4a. genkernel --install initrd

4b People with gensplash: genkernel --install --gensplash=yourtheme initrd

Voila, enjoy hibernate  :Wink: 

----------

## Mythril

yep ! worked for me too !

Thanks !   :Very Happy: 

I just had to remove the 'mount -o remount,rw' command cause fsck failed at boot with a message telling / was mounted so checking it would be dangerous.

Thanks a lot.

----------

## punter

I'm using the same kernel and hibernate-script... but my hibernation worked in an unusual manner:

it resumed not after the kernel loading, but even _after_ the modules were loaded.

there is a "suspend2_resume" command in the middleware of linuxrc file.... what did you guys do with that?

my resume works fine when it reaches that command, but i'm concerned about my root partition...

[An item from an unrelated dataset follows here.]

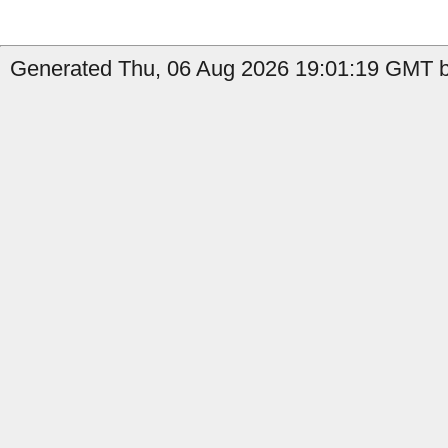
Generated Thu, 06 Aug 2026 19:01:19 GMT by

do you guys know if i should leave it as is... or alter the start to resume at that point?

cheers,

shane

----------

## Mythril

 *punter wrote:*   

> I'm using the same kernel and hibernate-script... but my hibernation worked in an unusual manner:
> 
> it resumed not after the kernel loading, but even _after_ the modules were loaded.
> 
> there is a "suspend2_resume" command in the middleware of linuxrc file.... what did you guys do with that?
> ...

 

I've got the same behaviour... Don't know anything about how this works internally but it seems to work fine for me...

----------

## punter

well, i can confirm that the default "suspend2_resume" command in the linuxrc file is not sufficient..... it hanged my computer 5 minutes after resuming....

so, we need to put the resume operation at the start.... but how do you know whether to use the traditional "echo > /proc" approach, or this new "suspend2_resume" command ??

----------